Lewis's office tried to put the brakes on the notion that a switch of allegiance to Obama was imminent. But too late. Some of Clinton's other black supporters decided to rally and try to blunt the fallout. Among those on the conference call were Trenton Mayor Doug Palmer, former Denver mayor Wellington Webb, and congresswomen Sheila Jackson Lee of Texas and Stephanie Tubbs Jones of Ohio.

Palmer was among the more forceful voices, urging others on the call, as he put it yesterday, "to stand up and say why you're for Hillary Clinton in the face of adversity. We can't afford to be wishy-washy . . . Stand up. Fight. Advocate for your candidate. Don't capitulate. . . . Don't let nobody intimidate or threaten you. Just hold on."

In an interview Palmer still sounded riled about a few things he had heard about. One of them, reported by the Associated Press, was a private conversation between Rep. Emanuel Cleaver (D-Mo.), a Clinton supporter, and Rep. Jesse Jackson Jr. (D-Ill.), one of Obama's national campaign co-chairmen. Both lawmakers are superdelegates. Jackson had asked Cleaver if he wanted to go down in history as someone who prevented an African American from occupying the White House for the first time.

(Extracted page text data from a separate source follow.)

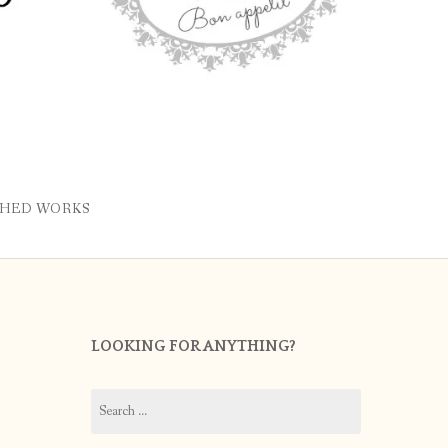
SHED WORKS
LOOKING FOR ANYTHING?
Search
for: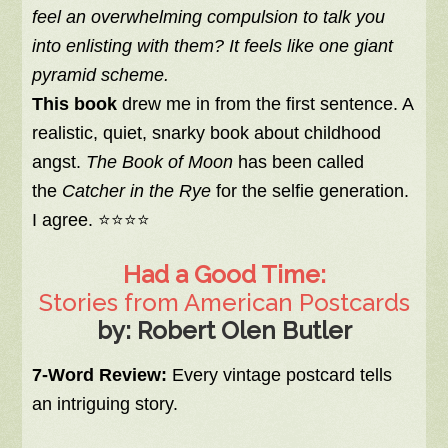
feel an overwhelming compulsion to talk you
into enlisting with them? It feels like one giant
pyramid scheme.
This book
drew me in from the first sentence. A
realistic, quiet, snarky book about childhood
angst.
The Book of Moon
has been called
the
Catcher in the Rye
for the selfie generation.
I agree. ⭐⭐⭐⭐
Had a Good Time:
Stories from American Postcards
by: Robert Olen Butler
7-Word Review:
Every vintage postcard tells
an intriguing story.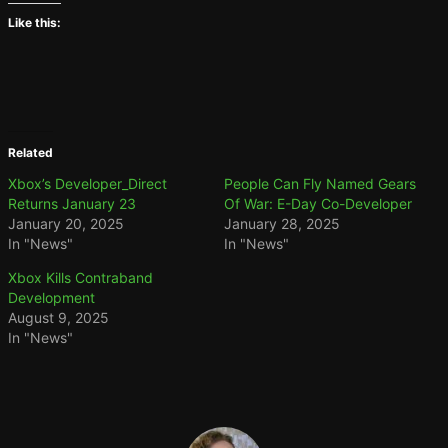
Like this:
Related
Xbox’s Developer_Direct
People Can Fly Named Gears
Returns January 23
Of War: E-Day Co-Developer
January 20, 2025
January 28, 2025
In "News"
In "News"
Xbox Kills Contraband
Development
August 9, 2025
In "News"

Just in case you thought his candidacy was about more than identity.

Posted by Orrin Judd at February 19, 2008 6:41 AM

We must vote for Obama else his Havard educated high power lawyer wife would not be proud of the country any more.

Posted by: ic at February 19, 2008 5:44 PM

Energy Independence Now!

No more Oil Wars!

Stop funding the terrorists!

Drill in Anwar.

Build more nuclear power plants

Use More coal.

Use more natural gas

Turn trash into energy

Double the efficiency of windmills and solar cells.

If France can do nuclear power so can we.

If Brazil can do biomass/ethanol power so can we.

If Australia can do LNG power so can we.

Posted by: poetryman69 at February 20, 2008 7:22 AM

Sounds like poetry to my ears and yes, we can do all that and more, but we won't until we get rid of the lefties whose aim is to destroy our country and take complete control of the mindless robots who allowed them to do it.

Remember, like it or not, be sure to vote for the Republican candidates, the farther right, the better. We can sort them out later.